» About this exercise
A single number is the answer: the count of lines in the listing below that contain "swatch".

» Records shown

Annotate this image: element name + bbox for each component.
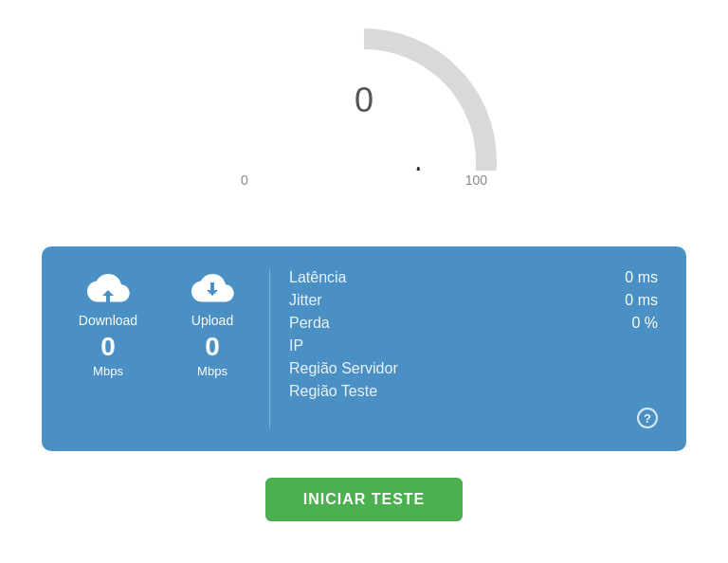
stat-regiao-teste-label: Região Teste [289, 383, 500, 400]
stat-latencia-value: 0 ms [523, 269, 658, 286]
info-panel: Download 0 Mbps Upload 0 Mbps Latência 0… [42, 246, 686, 451]
speedometer: 0 0 100 [203, 28, 525, 218]
upload-section: Upload 0 Mbps [174, 269, 250, 378]
stat-ip-label: IP [289, 337, 500, 354]
upload-cloud-icon [190, 269, 235, 307]
stat-jitter-value: 0 ms [523, 292, 658, 309]
help-row: ? [289, 408, 658, 428]
gauge-min-label: 0 [241, 173, 248, 188]
panel-divider [269, 269, 270, 428]
stat-regiao-servidor-value [523, 360, 658, 377]
gauge-max-label: 100 [465, 173, 487, 188]
download-unit: Mbps [93, 364, 123, 378]
stat-regiao-teste-value [523, 383, 658, 400]
gauge-arc-wrapper: 0 [231, 28, 497, 171]
stat-ip-value [523, 337, 658, 354]
stat-perda-value: 0 % [523, 315, 658, 332]
gauge-value: 0 [355, 81, 373, 120]
stat-regiao-servidor-label: Região Servidor [289, 360, 500, 377]
upload-value: 0 [205, 332, 220, 362]
stat-jitter-label: Jitter [289, 292, 500, 309]
upload-label: Upload [191, 313, 233, 328]
help-button[interactable]: ? [637, 408, 658, 428]
stat-latencia-label: Latência [289, 269, 500, 286]
stat-perda-label: Perda [289, 315, 500, 332]
upload-unit: Mbps [197, 364, 228, 378]
download-label: Download [79, 313, 137, 328]
stats-grid: Latência 0 ms Jitter 0 ms Perda 0 % IP R… [289, 269, 658, 400]
download-value: 0 [100, 332, 116, 362]
start-test-button[interactable]: INICIAR TESTE [265, 478, 464, 521]
download-section: Download 0 Mbps [70, 269, 146, 378]
speed-sections: Download 0 Mbps Upload 0 Mbps [70, 269, 250, 378]
stats-outer: Latência 0 ms Jitter 0 ms Perda 0 % IP R… [289, 269, 658, 428]
gauge-labels: 0 100 [241, 173, 487, 188]
download-cloud-icon [85, 269, 131, 307]
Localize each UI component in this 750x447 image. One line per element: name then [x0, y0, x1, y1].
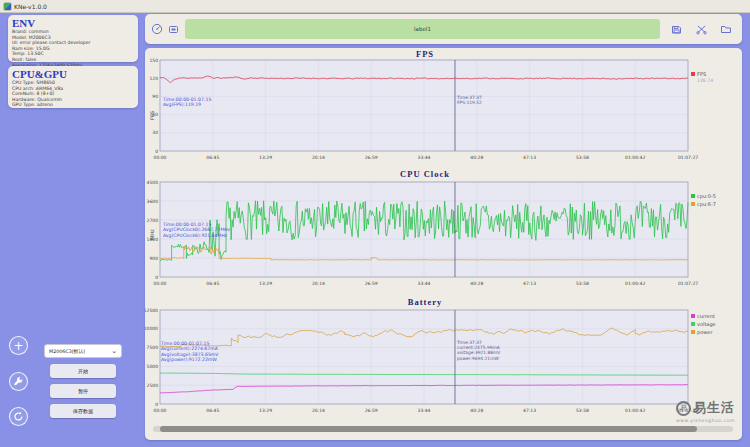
- crosshair-tooltip: Time:37:37FPS:119.52: [457, 95, 482, 105]
- info-line: GPU Type: adreno: [12, 102, 134, 108]
- legend-item-cpu:6-7[interactable]: cpu:6-7: [691, 200, 716, 208]
- legend-item-current[interactable]: current: [691, 312, 716, 320]
- x-tick-label: 13:29: [259, 408, 272, 413]
- y-tick-label: 4500: [147, 180, 159, 185]
- save-icon[interactable]: [670, 23, 682, 35]
- legend-swatch: [691, 194, 695, 198]
- avg-annotation: Time:00:00-01:07:15Avg(current):2274.67m…: [161, 341, 218, 363]
- legend-item-voltage[interactable]: voltage: [691, 320, 716, 328]
- charts-panel: FPS CPU Clock Battery FPS MHz 00:0006:45…: [145, 48, 742, 440]
- legend-label: voltage: [697, 320, 716, 328]
- x-tick-label: 00:00: [154, 155, 167, 160]
- legend-swatch: [691, 322, 695, 326]
- cpu-clock-chart[interactable]: 00:0006:4513:2920:1426:5933:4440:2847:13…: [145, 178, 742, 290]
- tools-button[interactable]: [9, 372, 28, 391]
- add-button[interactable]: +: [9, 336, 28, 355]
- x-tick-label: 47:13: [523, 408, 536, 413]
- x-tick-label: 20:14: [312, 408, 325, 413]
- window-title: KNe-v1.0.0: [14, 3, 47, 10]
- x-tick-label: 33:44: [418, 155, 431, 160]
- x-tick-label: 26:59: [365, 155, 378, 160]
- wrench-icon: [13, 376, 24, 387]
- x-tick-label: 06:45: [206, 281, 219, 286]
- x-tick-label: 53:58: [576, 155, 589, 160]
- y-tick-label: 12500: [145, 308, 158, 313]
- env-panel-title: ENV: [12, 17, 134, 29]
- legend-swatch: [691, 72, 695, 76]
- legend-swatch: [691, 314, 695, 318]
- cpu-gpu-panel-title: CPU&GPU: [12, 68, 134, 80]
- x-tick-label: 47:13: [523, 155, 536, 160]
- x-tick-label: 53:58: [576, 281, 589, 286]
- battery-chart[interactable]: 00:0006:4513:2920:1426:5933:4440:2847:13…: [145, 306, 742, 414]
- watermark-subtext: www.yishenghuo.com: [676, 418, 748, 423]
- cpu-gpu-info-lines: CPU Type: SM8650CPU arch: ARM64_V8aCoreN…: [12, 80, 134, 108]
- save-data-button[interactable]: 保存数据: [50, 404, 116, 418]
- display-icon[interactable]: [167, 23, 179, 35]
- x-tick-label: 20:14: [312, 155, 325, 160]
- x-tick-label: 01:00:42: [625, 408, 645, 413]
- fps-chart[interactable]: 00:0006:4513:2920:1426:5933:4440:2847:13…: [145, 56, 742, 162]
- x-tick-label: 26:59: [365, 408, 378, 413]
- avg-annotation: Time:00:00-01:07:15Avg(FPS):119.19: [163, 97, 211, 108]
- x-tick-label: 47:13: [523, 281, 536, 286]
- y-tick-label: 2500: [147, 383, 159, 388]
- legend-item-power[interactable]: power: [691, 328, 716, 336]
- legend-label: current: [697, 312, 715, 320]
- start-button[interactable]: 开始: [50, 364, 116, 378]
- toolbar-actions: [670, 23, 736, 35]
- gauge-icon[interactable]: [151, 23, 163, 35]
- x-tick-label: 53:58: [576, 408, 589, 413]
- refresh-button[interactable]: [9, 407, 28, 426]
- x-tick-label: 33:44: [418, 281, 431, 286]
- env-info-lines: Brand: commonModel: M2006C3UI: error ple…: [12, 29, 134, 68]
- scrollbar-thumb[interactable]: [160, 426, 697, 432]
- chevron-down-icon: ⌄: [111, 348, 117, 354]
- watermark-logo-icon: 易: [676, 401, 691, 416]
- x-tick-label: 33:44: [418, 408, 431, 413]
- device-select[interactable]: M2006C3(默认) ⌄: [44, 344, 122, 358]
- x-tick-label: 06:45: [206, 155, 219, 160]
- device-select-value: M2006C3(默认): [49, 348, 85, 354]
- legend-item-FPS[interactable]: FPS: [691, 70, 713, 78]
- package-label-field[interactable]: label1: [185, 19, 660, 39]
- rotate-icon: [13, 411, 24, 422]
- y-tick-label: 2700: [147, 218, 159, 223]
- legend-label: cpu:0-5: [697, 192, 716, 200]
- x-tick-label: 13:29: [259, 155, 272, 160]
- y-tick-label: 90: [152, 94, 158, 99]
- folder-icon[interactable]: [720, 23, 732, 35]
- y-tick-label: 60: [152, 112, 158, 117]
- chart-legend: cpu:0-5cpu:6-7: [691, 192, 716, 208]
- x-tick-label: 20:14: [312, 281, 325, 286]
- x-tick-label: 01:07:27: [678, 155, 698, 160]
- x-tick-label: 00:00: [154, 281, 167, 286]
- pause-button[interactable]: 暂停: [50, 384, 116, 398]
- y-tick-label: 900: [149, 256, 158, 261]
- legend-item-cpu:0-5[interactable]: cpu:0-5: [691, 192, 716, 200]
- y-tick-label: 3600: [147, 199, 159, 204]
- avg-annotation: Time:00:00-01:07:15Avg(CPUClock0):2687.7…: [163, 222, 230, 238]
- titlebar: KNe-v1.0.0: [0, 0, 750, 13]
- app-icon: [4, 3, 11, 10]
- watermark: 易 易生活 www.yishenghuo.com: [676, 399, 748, 423]
- scissors-icon[interactable]: [695, 23, 707, 35]
- x-tick-label: 40:28: [470, 155, 483, 160]
- y-tick-label: 0: [155, 149, 158, 154]
- y-tick-label: 30: [152, 130, 158, 135]
- x-tick-label: 00:00: [154, 408, 167, 413]
- y-tick-label: 1800: [147, 237, 159, 242]
- legend-swatch: [691, 202, 695, 206]
- chart-legend: FPS126.74: [691, 70, 713, 83]
- y-tick-label: 5000: [147, 364, 159, 369]
- y-tick-label: 150: [149, 58, 158, 63]
- x-tick-label: 40:28: [470, 408, 483, 413]
- horizontal-scrollbar[interactable]: [153, 426, 733, 432]
- crosshair-tooltip: Time:37:37current:2475.99mAvoltage:3921.…: [457, 340, 500, 361]
- cpu-gpu-panel: CPU&GPU CPU Type: SM8650CPU arch: ARM64_…: [8, 66, 138, 108]
- x-tick-label: 40:28: [470, 281, 483, 286]
- y-tick-label: 0: [155, 402, 158, 407]
- toolbar: label1: [145, 14, 742, 44]
- legend-label: FPS: [697, 70, 706, 78]
- x-tick-label: 01:00:42: [625, 155, 645, 160]
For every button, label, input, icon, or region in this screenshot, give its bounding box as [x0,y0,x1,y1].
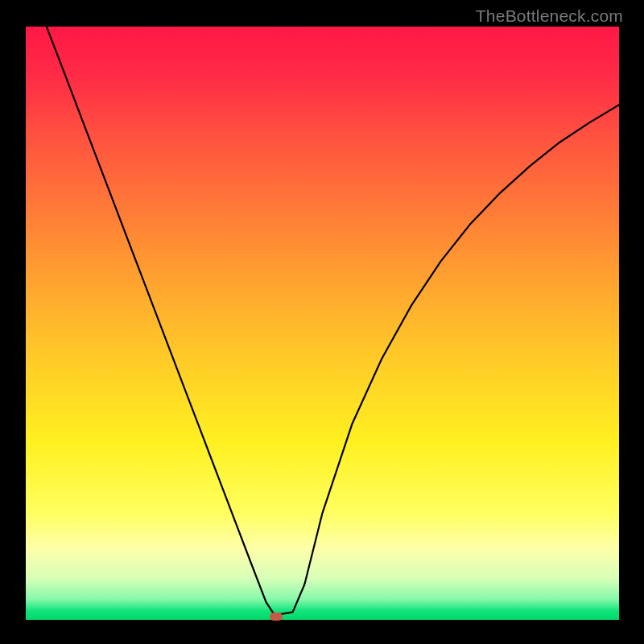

» Final answer
5